His to Keep by Lydia Goodfellow

Chapter Six

I’m wrenched awake when rough hands shake me from my sleep. When my eyes fly open, I’m horrified to see Father Aaron crouched in front of me, anger mottling his expression. Fear that stupidly drifted away in my sleep comes back worse. All hope this was a nightmare disappears in an instant. There’s no time to prepare as he drags me off the floor by my arm, hurting me as I catch my footing. Callum’s awake too, emotionless mask in place as he stands.

“Why were you sleeping on the floor?” Father Aaron’s tone is brittle as he addresses me, and I recall his rule about me sleeping in the bed and Callum on the floor—which neither of us did. Dread seeps through my body, not remembering falling asleep last night, only that it was sometime in the early hours of the morning. Father Aaron doesn’t give me a chance to answer. Pushing me away, he turns to Callum. “Was I not clear on my instructions?
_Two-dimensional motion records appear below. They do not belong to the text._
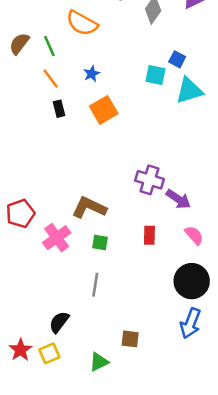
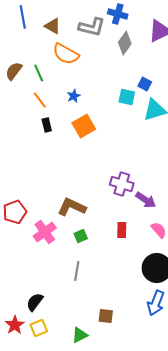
green square: (100, 243) -> (81, 236), turned -32
black semicircle: (59, 322) -> (35, 302), moved

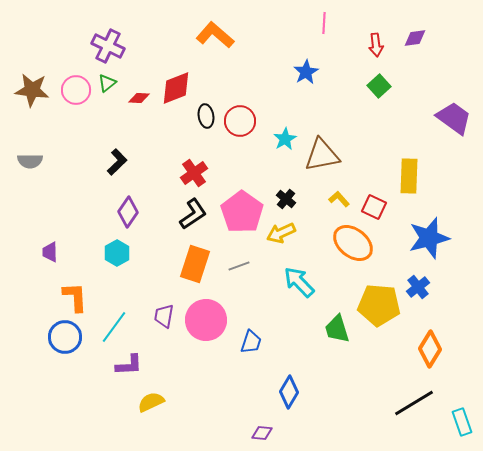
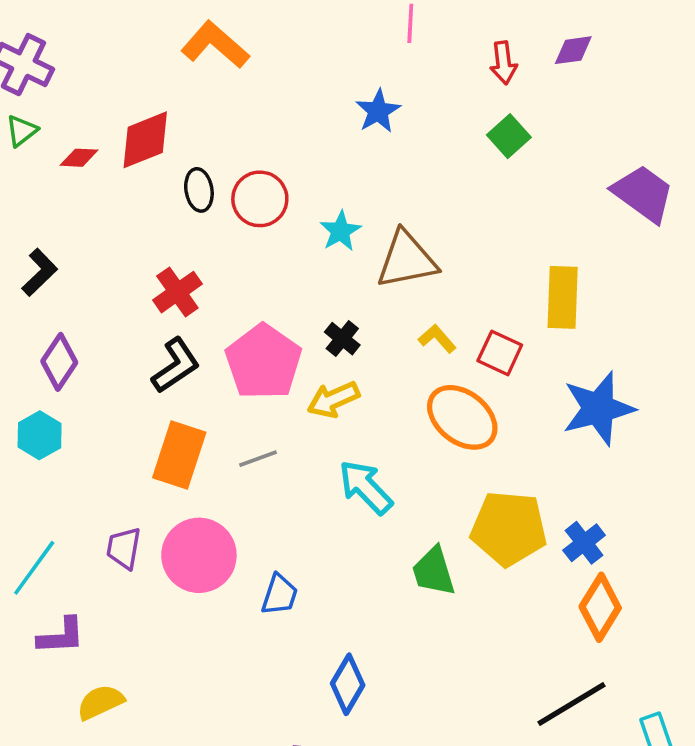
blue cross: (418, 287) -> (584, 543), moved

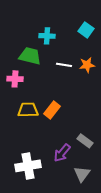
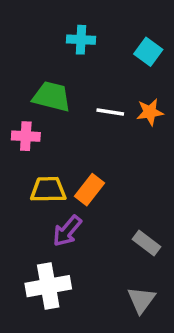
cyan cross: (47, 36) -> (81, 40), moved
purple arrow: (62, 153) -> (67, 231), moved

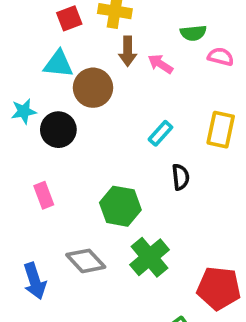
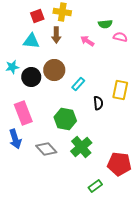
brown arrow: (128, 51) -> (56, 35), moved
brown circle: (93, 88) -> (54, 70), moved
yellow rectangle: (221, 130) -> (120, 90), moved
cyan rectangle: (160, 133) -> (78, 84), moved
pink rectangle: (44, 195) -> (23, 113), size x1.6
blue arrow: (35, 281) -> (15, 139), moved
Did I not say Ava was to sleep on the bed and you on the floor?” When Callum doesn’t reply, Father Aaron growls and storms across the room. Catching a mound of his hair, he forces his head back, like how he did to Penny last night. “Answer me!”

“She—” Father Aaron drives his fist into Callum’s stomach before he has a chance to finish. His breath whooshes from his lungs, and I back away until my spine touches the wall. Lifting my hands, I cover my mouth as Callum bows forward and wheezes for air. A sneer slithers across Father Aaron’s lips. He looks disturbingly evil, especially wearing his black uniform and white collar. Skimming a hand over his hair, he smooths down any strand that may have escaped.

“I want you to wash away your sins, both of you, and as a reward, you will eat and be clothed. I shall return in one hour.”

Without another word he leaves the room. This time when the door closes there’s a jingle of keys and a lock clicking into place. Falling back against the wall, my heart thumps so hard I feel sick. Callum clutches his stomach, but when he sees me looking, his hand drops, almost like he’s embarrassed to show pain around me.

“Are you okay?” I risk asking, not able to imagine how much it hurt him. It was my fault. I broke the rules and slept on the floor. Clinging to his silence, he doesn’t speak a word. Instead, he nods to the bathroom. Go.

He wants me to wash first. Clean my body of sins, even though I have none. “But I don’t have clothes—”

“He will bring you new ones if you do as he asks,” he says, voice hoarse. My forehead creases. What am I supposed to do until then? I’ll be naked. Seeing my reluctance, he adds, “You can use the towel to cover yourself. I won’t look.”

My head shakes. No, this isn’t happening. This is wrong—sick. But it is happening, and I don’t know how to stop it. With little choice, I lean off the wall and step into the bathroom. Callum’s close behind, moving past me to turn on the shower. My teeth chatter as he goes over to a cupboard beneath the sink and takes out a towel.

“Don’t be long.” I snatch the towel from him in frustration. Ignoring me, he leaves, and that’s when a sob I’d been holding shatters my throat. Tears scorch my cheeks, and I wipe them away, not wanting to do this but knowing I must. Don’t be long. He’s heartless. He couldn’t care less about this being difficult for me.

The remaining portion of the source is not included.